Activity ::
Pictures are not part of the copy. Set down exactly the lines from the one containing "Informations" through the last line of the material below.

Material shown ::
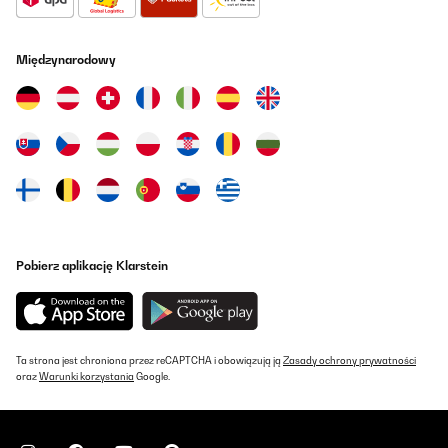
Utilisateur d'Amazon
Tłumacz
Międzynarodowy
SPRAWDZONA OPINIA
29/04/2022
Also ich kann nur positives erzählen. Das Gerät hat soviel
Möglichkeiten ich hatte noch garnicht Zeit alle zu testen. Der
einzigste Minuspunkt überhaupt wäre das beim raspeln die
Endstücke mit in den Auffangsbehälter fallen, z.b. Beim Karotten
raspeln. Ist vielleicht dem enormen Fassungsvermögen der
Schüssel geschuldet, aber ich wollte so eine große Schüssel mit
riesigem Inhalt. Ist schon jammern auf höchsten Niveau. Also
alles Top
Pobierz aplikację Klarstein
Amazon-Benutzer
Tłumacz
Ta strona jest chroniona przez reCAPTCHA i obowiązują ją
Zasady ochrony prywatności
SPRAWDZONA OPINIA
oraz
Warunki korzystania
Google.
29/04/2022
Also ich kann nur positives erzählen. Das Gerät hat soviel
Möglichkeiten ich hatte noch garnicht Zeit alle zu testen.Der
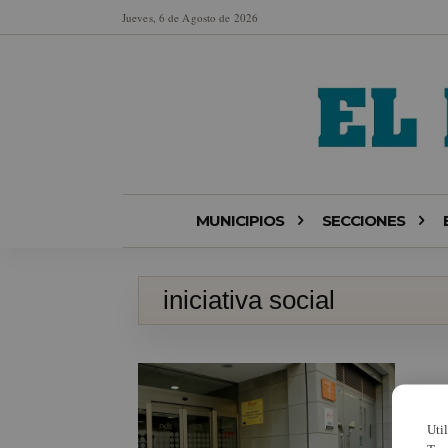
Jueves, 6 de Agosto de 2026
MUNICIPIOS
SECCIONES
iniciativa social
Uti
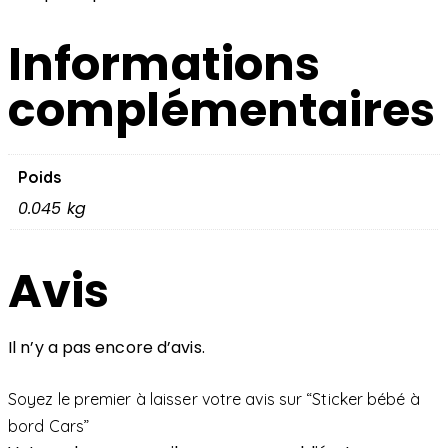
Informations
complémentaires
Poids
0.045 kg
Avis
Il n’y a pas encore d’avis.
Soyez le premier à laisser votre avis sur “Sticker bébé à
bord Cars”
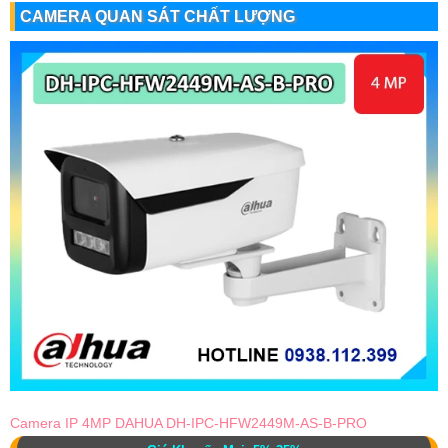
CAMERA QUAN SÁT CHẤT LƯỢNG
Camera IP 4MP DAHUA DH-IPC-HFW2449M-AS-B-PRO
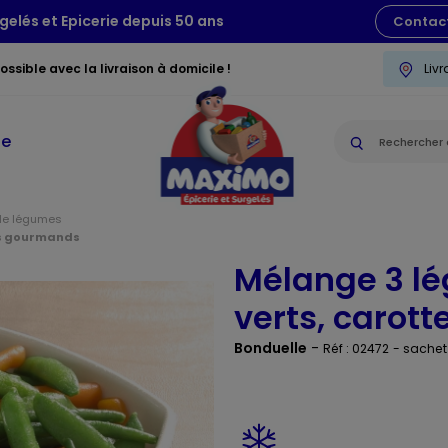
gelés et Epicerie depuis 50 ans
Contac
ssible avec la livraison à domicile !
Liv
ie
de légumes
ois gourmands
Mélange 3 l
verts, carot
Bonduelle
-
Réf : 02472
- sachet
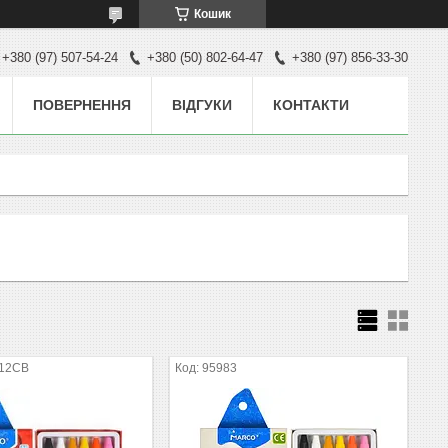
Кошик
+380 (97) 507-54-24
+380 (50) 802-64-47
+380 (97) 856-33-30
ПОВЕРНЕННЯ
ВІДГУКИ
КОНТАКТИ
-12СВ
95983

Answer space ::
Informations
complémentaires
Poids
0.045 kg
Avis
Il n’y a pas encore d’avis.
Soyez le premier à laisser votre avis sur “Sticker bébé à
bord Cars”
CAMERA QUAN SÁT CHẤT LƯỢNG
Camera IP 4MP DAHUA DH-IPC-HFW2449M-AS-B-PRO
gelés et Epicerie depuis 50 ans
Contac
ssible avec la livraison à domicile !
Liv
ie
de légumes
ois gourmands
Mélange 3 l
verts, carot
Bonduelle
-
Réf : 02472
- sachet
Кошик
+380 (97) 507-54-24
+380 (50) 802-64-47
+380 (97) 856-33-30
ПОВЕРНЕННЯ
ВІДГУКИ
КОНТАКТИ
-12СВ
95983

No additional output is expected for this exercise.